Sur les radars, le gouvernement ne compte pas lâcher prise. François Fillon, cité par François Baroin, a confirmé la suppression des panneaux avertisseurs de radars. Les députés UMP, qui pensaient mardi soir que le gouvernement avait enfin pris acte de leur grogne, sont tombés des nues mercredi. D’autant plus que François Baroin a qualifié la première réaction des élus UMP d’ "erreur d’interprétation". Une expression qui a suscité un véritable tollé.

"Incohérence totale du gouvernement"

"Ça va finir par un 'printemps des députés' si le gouvernement continue à nous prendre pour des cons", a ainsi écrit le député UMP Yannick Favennec sur son compte Twitter. Et de dénoncer "l’incohérence totale du gouvernement". "."Le gouvernement n'a pas été clair sur les propos et les annonces qui ont été faites. On nous dit un jour qu'on enlève les panneaux d'information. On nous dit ensuite que l'on suspend et que l'on remplace les panneaux par des radars pédagogiques. Mardi, on ne savait plus rien tellement c'est une cacophonie", a-t-il expliqué. Et de menacer : "je ne suis pas sûr que ces incohérences de communication préparent bien 2012".

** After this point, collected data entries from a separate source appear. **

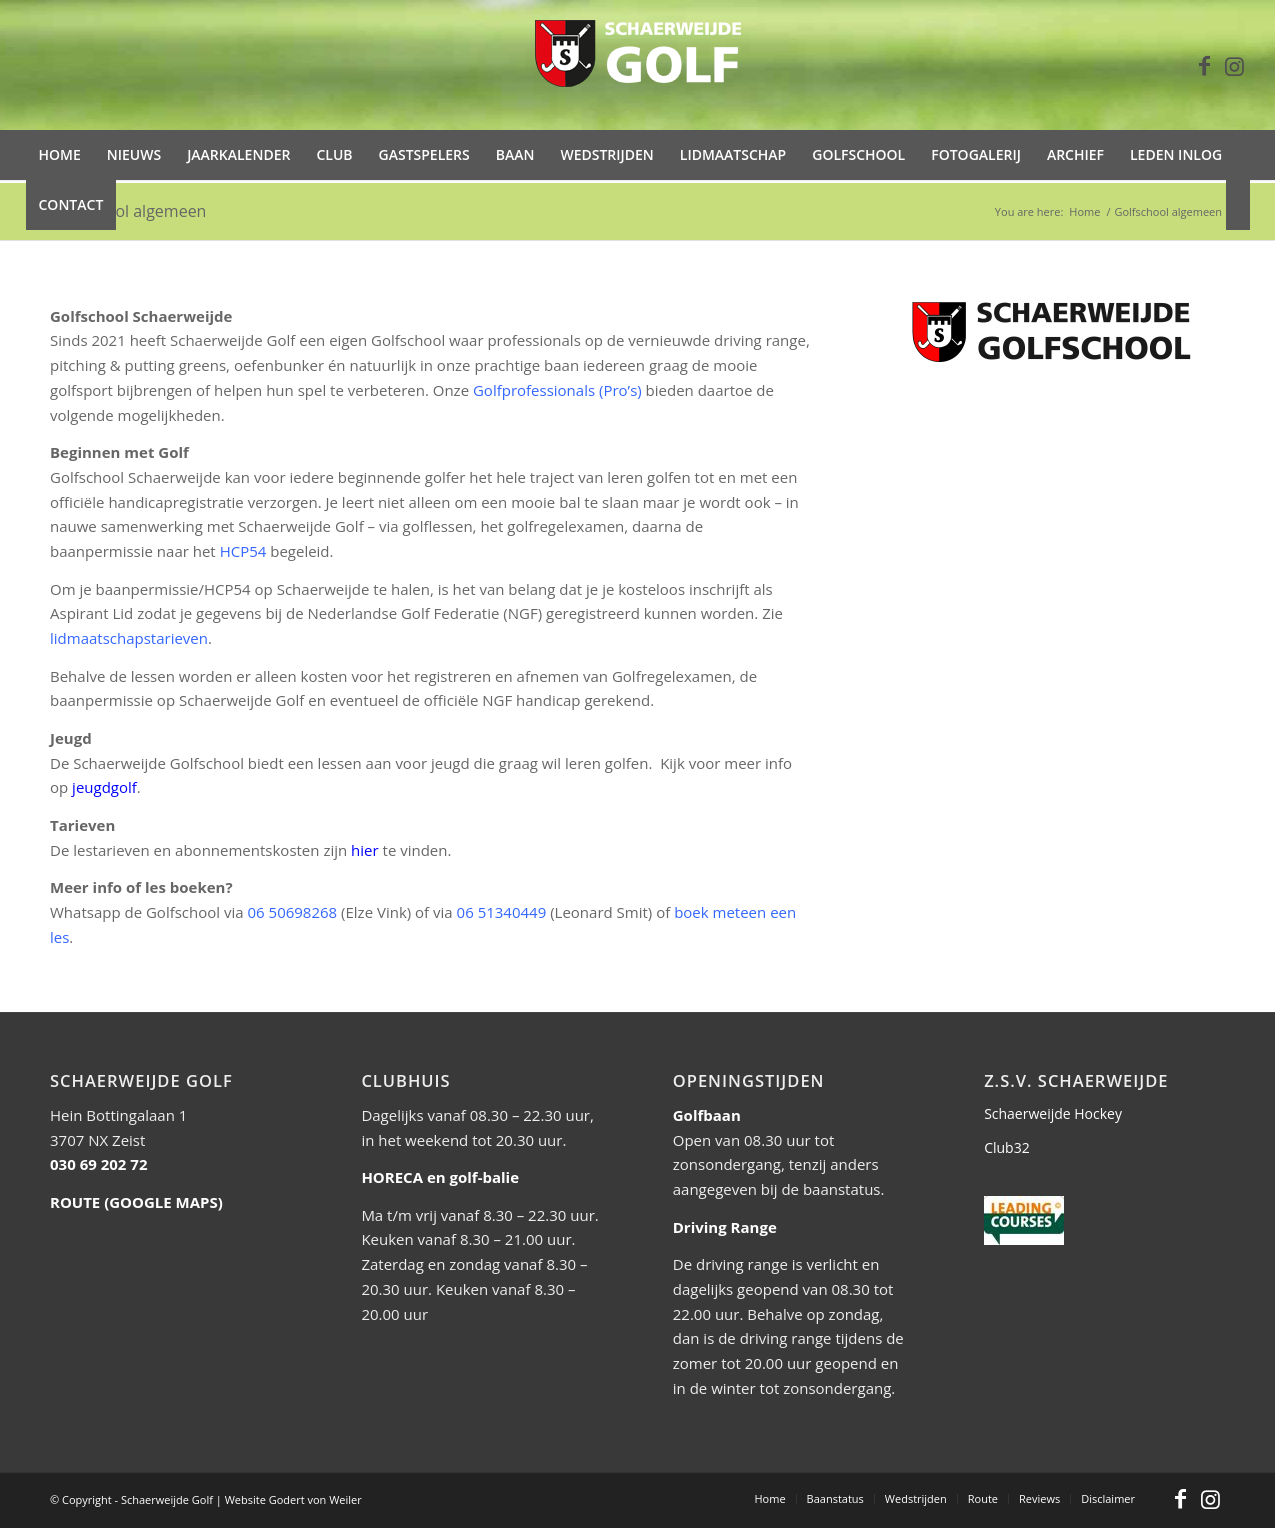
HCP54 (243, 551)
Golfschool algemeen (128, 211)
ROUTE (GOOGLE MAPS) (136, 1202)
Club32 (1007, 1147)
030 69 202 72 (98, 1164)
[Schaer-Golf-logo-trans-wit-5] (638, 65)
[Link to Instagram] (1235, 65)
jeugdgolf (104, 787)
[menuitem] (60, 155)
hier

"On n'y comprend plus rien"

Même discours chez les centristes. "On n'y comprend plus rien", regrette le député François Sauvadet au micro d'Europe 1. "Il faut que le gouvernement nous dise ce qu'il souhaite faire" ajoute le président du groupe Nouveau Centre à l'Assemblée.
Pour le député de l'UMP Yves Albarello, l'un des signataires de la lettre adressée à François Fillon, tout est clair en revanche. "Au fur et à mesure du démontage des panneaux, il y aura la mise en place d'un radar pédagogique mais pas forcément à la même distance qu'aujourd'hui".

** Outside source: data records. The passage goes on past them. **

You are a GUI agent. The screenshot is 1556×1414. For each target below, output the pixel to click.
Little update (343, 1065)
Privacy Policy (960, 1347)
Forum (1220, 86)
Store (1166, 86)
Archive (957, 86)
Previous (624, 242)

Sous couvert d'anonymat, un autre parlementaire de la majorité présidentielle se fend cependant d'un avertissement : "Si Guéant ne respecte pas sa parole, nous irons au conflit".

Le gouvernement "en plein délire"

Hors de la majorité présidentielle, la contestation gronde. Marine Le Pen a fustigé la "cacophonie" du gouvernement, estimant que l’on était "en plein délire". "Après la scandaleuse annonce de la suppression des panneaux avertisseurs, le gouvernement a piteusement tenté de se rattraper hier, et rétropédale aujourd'hui à nouveau!", a déclaré la présidente du FN dans un communiqué.

De leur côté, les associations de victimes d’accidents critiquent également la cacophonie gouvernementale, mais pas pour les mêmes raisons. Sur son blog, Claude Got, expert en santé publique, estime que les sursauts du gouvernement sont préjudiciables à la sécurité routière en elle-même.